Tag: data

Response to Conor Clarke, Part I

Last week Conor Clarke at The Atlantic blog , apparently as part of a running argument with Jim Manzi, raised four substantive issues with my study, “What to Do About Climate Change,” that Cato published last year. Mr. Clarke deserves a response, and I apologize for not getting to this sooner. Today, I’ll address the first part of his first comment. I’ll address the rest of his comments over the next few days.

Conor Clarke: 

(1) Goklany’s analysis does not extend beyond the 21st century. This is a problem for two reasons. First, climate change has no plans to close shop in 2100. Even if you believe GDP will be higher in 2100 with unfettered global warming than without, it’s not obvious that GDP would be higher in the year 2200 or 2300 or 3758. (This depends crucially on the rate of technological progress, and as Goklany’s paper acknowledges, that’s difficult to model.) Second, the possibility of “catastrophic” climate change events – those with low probability but extremely high cost – becomes real after 2100.

Response:  First, I wouldn’t put too much stock in analyses purporting to extend out to the end of the 21st century, let alone beyond that, for numerous reasons, some of which are laid out on pp. 2-3 of the Cato study. As noted there, according to a paper commissioned for the Stern Review, “changes in socioeconomic systems cannot be projected semi-realistically for more than 5–10 years at a time.”

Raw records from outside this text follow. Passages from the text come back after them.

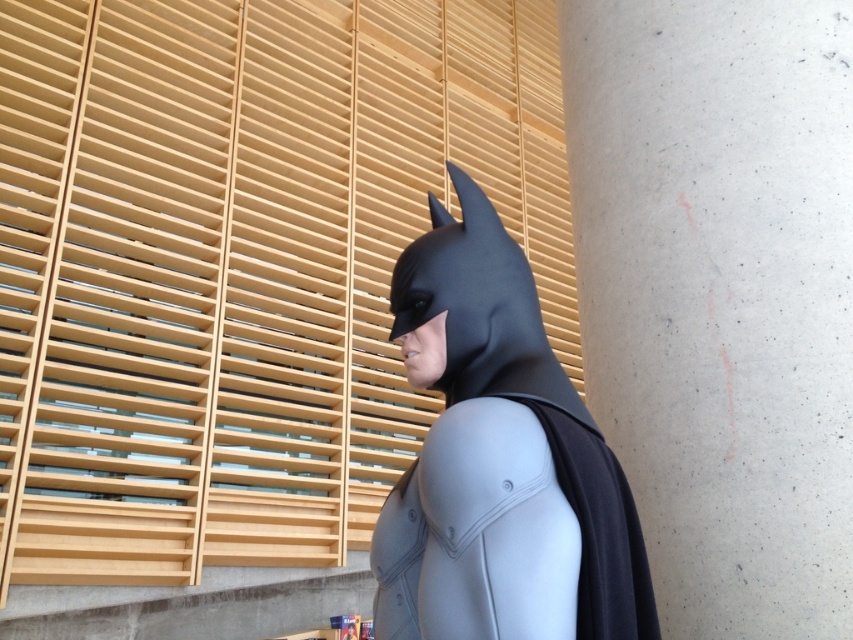 Question: Is concrete textured pillar at right to the right of matte black costume at center from the viewer's perspective?

Choices:
 (A) yes
 (B) no

Answer: (A)

Question: Which point is closer to the camera?

Choices:
 (A) matte black costume at center
 (B) concrete textured pillar at right

Answer: (A)

Question: Among these objects, which one is nearest to the camera?

Choices:
 (A) matte black costume at center
 (B) concrete textured pillar at right

Answer: (A)

Question: Can you confirm if concrete textured pillar at right is bigger than matte black costume at center?

Choices:
 (A) yes
 (B) no

Answer: (A)

Question: Does concrete textured pillar at right appear over matte black costume at center?

Choices:
 (A) no
 (B) yes

Answer: (B)

Question: Which object appears closest to the camera in this image?

Choices:
 (A) concrete textured pillar at right
 (B) matte black costume at center

Answer: (B) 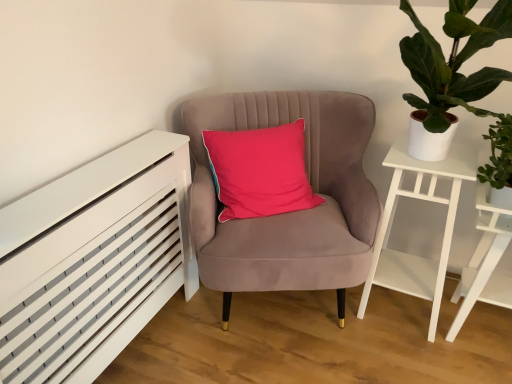 Where is `velvet pink chair at center`? The image size is (512, 384). velvet pink chair at center is located at coordinates (x=291, y=212).

The width and height of the screenshot is (512, 384). Describe the element at coordinates (392, 222) in the screenshot. I see `white matte side table at right` at that location.

In order to click on white wooden side table at right in this screenshot , I will do `click(485, 262)`.

How much distance is there between white matte side table at right and green leafy plant at right?

white matte side table at right is 33.02 centimeters away from green leafy plant at right.

Can you confirm if white matte side table at right is shorter than green leafy plant at right?

No, white matte side table at right is not shorter than green leafy plant at right.

From the image's perspective, who appears lower, white matte side table at right or green leafy plant at right?

white matte side table at right is shown below in the image.

Considering the relative sizes of white matte side table at right and green leafy plant at right in the image provided, is white matte side table at right bigger than green leafy plant at right?

Incorrect, white matte side table at right is not larger than green leafy plant at right.

From the image's perspective, which one is positioned lower, white wooden side table at right or white matte side table at right?

white wooden side table at right is shown below in the image.

Does white wooden side table at right have a greater width compared to white matte side table at right?

Yes, white wooden side table at right is wider than white matte side table at right.

Between white wooden side table at right and white matte side table at right, which one is positioned in front?

white wooden side table at right is more forward.

The image size is (512, 384). Identify the location of nightstand lying behind the white wooden side table at right. (392, 222).

Would you say white wooden side table at right is outside green leafy plant at right?

Yes.

From the image's perspective, which one is positioned higher, white wooden side table at right or green leafy plant at right?

green leafy plant at right.

Is point (477, 199) positioned in front of point (431, 91)?

That is False.

From a real-world perspective, is white wooden side table at right physically located above or below green leafy plant at right?

In terms of real-world spatial position, white wooden side table at right is below green leafy plant at right.

Between white wooden side table at right and velvet pink chair at center, which one has larger width?

Wider between the two is velvet pink chair at center.

From the image's perspective, is white wooden side table at right below velvet pink chair at center?

Correct, white wooden side table at right appears lower than velvet pink chair at center in the image.

Based on the photo, is white wooden side table at right not near velvet pink chair at center?

No, white wooden side table at right is not far away from velvet pink chair at center.

Based on the photo, considering the sizes of white wooden side table at right and velvet pink chair at center in the image, is white wooden side table at right taller or shorter than velvet pink chair at center?

In the image, white wooden side table at right appears to be shorter than velvet pink chair at center.

Looking at this image, between green leafy plant at right and white wooden side table at right, which one has less height?

green leafy plant at right is shorter.

Is green leafy plant at right bigger than white wooden side table at right?

Correct, green leafy plant at right is larger in size than white wooden side table at right.

Do you think green leafy plant at right is within white wooden side table at right, or outside of it?

green leafy plant at right is located beyond the bounds of white wooden side table at right.

Does green leafy plant at right turn towards white matte side table at right?

No, green leafy plant at right does not turn towards white matte side table at right.

Looking at the image, does green leafy plant at right seem bigger or smaller compared to white matte side table at right?

In the image, green leafy plant at right appears to be larger than white matte side table at right.

Can you confirm if green leafy plant at right is positioned to the right of white matte side table at right?

No, green leafy plant at right is not to the right of white matte side table at right.

Is velvet pink chair at center located outside green leafy plant at right?

Absolutely, velvet pink chair at center is external to green leafy plant at right.

Which object is closer to the camera, velvet pink chair at center or green leafy plant at right?

green leafy plant at right.

Is velvet pink chair at center at the right side of green leafy plant at right?

Incorrect, velvet pink chair at center is not on the right side of green leafy plant at right.

Can you tell me how much velvet pink chair at center and green leafy plant at right differ in facing direction?

The facing directions of velvet pink chair at center and green leafy plant at right are 27.6 degrees apart.

Image resolution: width=512 pixels, height=384 pixels. Identify the location of houseplant above the white matte side table at right (from the image's perspective). (450, 71).

Locate an element on the screen. table below the white matte side table at right (from the image's perspective) is located at coordinates (485, 262).

From the image, which object appears to be farther from white matte side table at right, green leafy plant at right or velvet pink chair at center?

velvet pink chair at center is positioned further to the anchor white matte side table at right.

Estimate the real-world distances between objects in this image. Which object is closer to velvet pink chair at center, white wooden side table at right or white matte side table at right?

Among the two, white matte side table at right is located nearer to velvet pink chair at center.

Based on their spatial positions, is white wooden side table at right or green leafy plant at right further from velvet pink chair at center?

The object further to velvet pink chair at center is white wooden side table at right.

When comparing their distances from white matte side table at right, does white wooden side table at right or velvet pink chair at center seem further?

velvet pink chair at center is further to white matte side table at right.

From the image, which object appears to be farther from green leafy plant at right, white wooden side table at right or white matte side table at right?

white wooden side table at right lies further to green leafy plant at right than the other object.

In the scene shown: Estimate the real-world distances between objects in this image. Which object is closer to white wooden side table at right, green leafy plant at right or velvet pink chair at center?

green leafy plant at right lies closer to white wooden side table at right than the other object.

Looking at this image, considering their positions, is white matte side table at right positioned further to velvet pink chair at center than green leafy plant at right?

The object further to velvet pink chair at center is green leafy plant at right.

Based on their spatial positions, is velvet pink chair at center or green leafy plant at right further from white wooden side table at right?

Among the two, velvet pink chair at center is located further to white wooden side table at right.

Where is `houseplant between velvet pink chair at center and white wooden side table at right from left to right`? The image size is (512, 384). houseplant between velvet pink chair at center and white wooden side table at right from left to right is located at coordinates (450, 71).

You are a GUI agent. You are given a task and a screenshot of the screen. Output one action in this format:
    pyautogui.click(x=<x>, y=<y>)
    Task: Click on the nightstand between velvet pink chair at center and white wooden side table at right
    This screenshot has height=384, width=512.
    Given the screenshot: What is the action you would take?
    pyautogui.click(x=392, y=222)

In order to click on nightstand between green leafy plant at right and white wooden side table at right vertically in this screenshot , I will do `click(392, 222)`.

Identify the location of houseplant between velvet pink chair at center and white matte side table at right. This screenshot has height=384, width=512. click(450, 71). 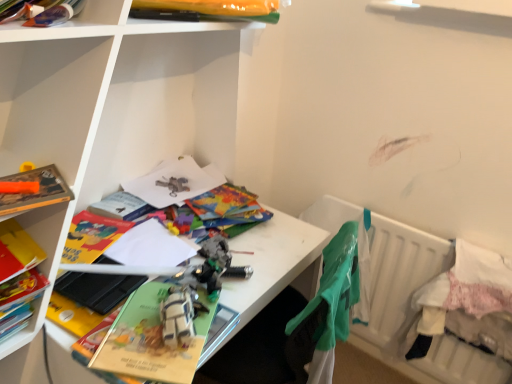 Where is `free point above white plastic bed at lower right, which is the 1th bed in back-to-front order (from a real-world perspective)`? Image resolution: width=512 pixels, height=384 pixels. free point above white plastic bed at lower right, which is the 1th bed in back-to-front order (from a real-world perspective) is located at coordinates (437, 228). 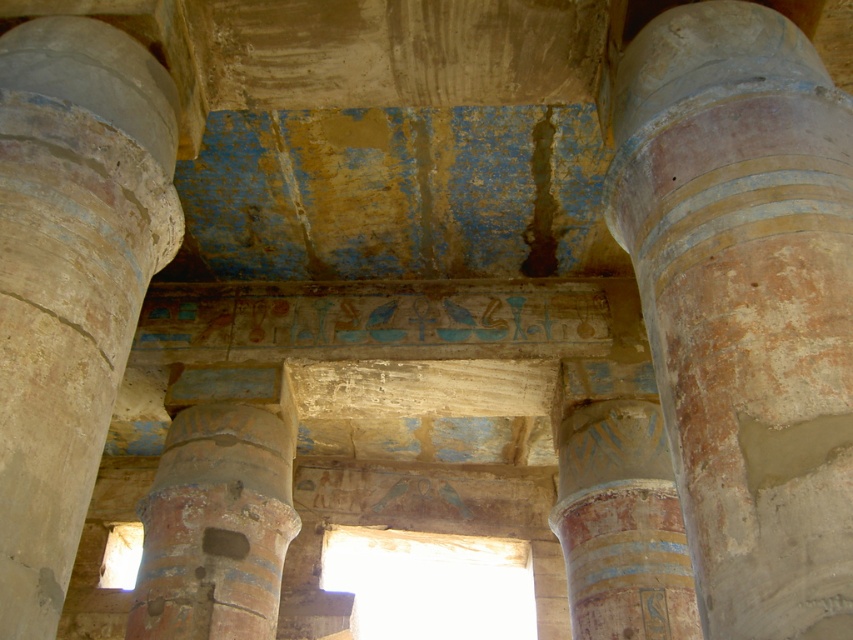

Second, regarding Mr. Clarke’s statement that, “Even if you believe GDP will be higher in 2100 with unfettered global warming than without, it’s not obvious that GDP would be higher in the year 2200 or 2300 or 3758,” I should note that the conclusion that net welfare for 2100 (measured by net GDP per capita) is not based on a belief.  It follows inexorably from Stern’s own analysis.

Third, despite my skepticism of long term estimates, I have, for the sake of argument, extended the calculation to 2200. See here. Once again, I used the Stern Review’s estimates, not because I think they are particularly credible (see below), but for the sake of argument. Specifically, I assumed that losses in welfare due to climate change under the IPCC’s warmest scenario would, per the Stern Review’s 95th percentile estimate, be equivalent to 35.2 percent of GDP in 2200. [Recall that Stern’s estimates account for losses due to market impacts, non-market (i.e., environmental and public health) impacts and the risk of catastrophe, so one can’t argue that only market impacts were considered.]

The results, summarized in the following figure, indicate that even if one uses the Stern Review’s inflated impact estimates under the warmest IPCC scenario, net GDP in 2200 ought to be higher in the warmest world than in cooler worlds for both developing and industrialized countries.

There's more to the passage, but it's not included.